Sunday, March 14, 2010


4th Sunday in Lent (C)

Of Homecoming and Setting-Out

Pictures: cc bernardoh

Dear sisters and brothers, have you ever asked yourself what the most joyful time of the year is for you? What is your favorite celebration? Is it Christmas? Or Thanksgiving? Or Easter? Which is it? And what do you like about it? Is it the gifts, the food, the company? What makes it joyful for you? What makes it a celebration?

For many people of Chinese descent – as well as the Vietnamese, Japanese and Koreans, among others – the major civil celebration of the year took place about a month ago, when the Lunar New Year came around. Many things go into this celebration, which traditionally lasts for fifteen days. Of all these things, three seem to stand out as most important. The first is what happens even before New Year’s Day. Traditionally, especially on New Year’s Eve, much work is done to put the household in order. As far as possible, debts are paid off, the house is cleaned, and much food is prepared. Then, on the eve of the New Year, after all the work is done, the family gathers for a feast. Together family members partake of the Reunion Dinner. And, not unlike what is done here at Thanksgiving, those living outside the family home will often return for this feast. And then, the next day, when the New Year finally arrives, people will leave their homes to go visiting. They go out to extend to others their good wishes for the year that is just beginning.

Cleansing, feasting and visiting. These are three of the more important things that go into the celebration of Chinese New Year – three things that can really be condensed into two. There is first a homecoming, and then a setting-out. There is first a putting of one’s own household in order, and then a going-out to celebrate with others. Both of these elements are important.
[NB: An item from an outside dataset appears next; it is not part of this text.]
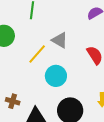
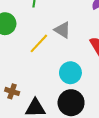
cyan circle: (56, 76) -> (70, 73), moved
The celebration would not be complete – the joy would not be as full – if any one were missing.

And yet, if an outsider – someone unfamiliar with the customs – were to pay a surprise visit to a family at any time other than the feast on New Year’s Eve, the visitor might be forgiven for failing to realize that a celebration was in the works. How could there be a celebration, for example, if everyone was sweating it out, scrubbing floors and dusting windows? Or how could there be a celebration if no one was at home, if everyone was out visiting? As understandable as this puzzlement may be, it also uncovers to us our own rather limited view of what a joyful celebration must look like. Very likely, many of us expect a celebration to involve lots of happy people, gathered in one place, eating, drinking, socializing, and having a good time. Which is why it can be very difficult for us to understand why our Mass prayers refer to Lent as a joyful season. In this time of strenuous self-examination and self-denial, where exactly is the joy to be found? Could a celebration really be in the works if everyone is engrossed in the demanding disciplines of prayer and fasting and almsgiving?
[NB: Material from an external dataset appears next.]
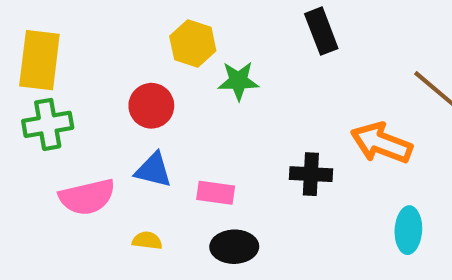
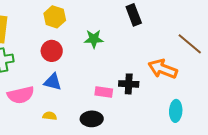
yellow hexagon: (193, 44) -> (55, 17), moved
pink rectangle: (216, 193) -> (104, 92), moved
Our Mass readings help us to answer this question by showing us what a celebration looks like in the scriptures. The most obvious thing here is, of course, the feasting. In the first reading, Joshua finally leads the people of Israel across the Jordan and into the Promised Land. Encamped at a place called Gilgal, they feast on the produce of the land for the first time. In the gospel, the loving father welcomes his prodigal son with a grand feast, in which the main course is a corn-fed calf. But even if feasting appears to be the most prominent aspect in these celebrations, it is by no means the only one. Two other things are just as important. First, as with Chinese New Year, the feasting in our readings is preceded by a homecoming. The meal enjoyed by the people of Israel follows their arrival at their new home in the Promised Land after forty years of wandering in the desert. And the feasting in the gospel parable follows the eventual return of the prodigal after long years of dissolute living far from his father’s house. Also, this homecoming – of the prodigal son as well as of the people of Israel – is not just a change in physical location. More importantly, it is also a spiritual return, a cleansing of the heart, an ordering of one’s life, a mending of relations. The people of Israel acknowledge once again that they are nothing without God, just as the prodigal finally comes to his senses and realizes that he can only truly be at home with himself when he returns to the side of his loving father. Before the feasting, there is first a cleansing and a homecoming. To truly be joyful, the one who is lost must first be found.

And that’s not all. Again like the celebration of the Lunar New Year, after the homecoming and the feasting, there is also a setting-out. Isn’t this what we see the father doing in the gospel parable? Just when the party is at its height, when the heady wine is flowing freely, and the juicy steaks are hot off the grill, the father leaves the comfort and warmth of his own home, to plead with his older son. Indeed, it’s quite striking, isn’t it, that in this parable the father is hardly ever at home? We find him more often outside: dashing along the highway to embrace the returning prodigal child, or standing on his doorstep to plead with his sulking older son, begging him to join the celebration. In the father’s actions, we find a model of what a true Christian celebration involves: not just a homecoming and a feasting, but also a setting-out.

And it is to this same model that St. Paul refers us in the second reading, when he writes: God was reconciling the world to himself in Christ… entrusting to us the message of reconciliation. So we are ambassadors for Christ, as if God were appealing through us… be reconciled to God. Here we have a beautiful image of what our celebration looks like. It has to do with reconciliation, a return to right relationship. Which involves not just a homecoming but also a setting-out. For aren’t these the very things that make one an ambassador? One cannot be an ambassador without a country to call home. Nor can one be an ambassador without, in some sense, setting out for a foreign land. Both the homecoming and the setting-out are essential aspects of the celebration. Both are motivated and immersed in joy, the same joy that we celebrate at this and at every Eucharist, the joy won for us by the life, death and resurrection of Christ, the joy of being ushered into the fullness of a new life in Christ. As St. Paul tells us in the second reading, whoever is in Christ is a new creation: the old things have passed away; behold new things have come…

Sisters and brothers, on this fourth Sunday of Lent, how willing are we to leave the old to embrace the new? How ready are we for both the homecoming and the setting-out? How prepared are we to enter more fully into the celebration?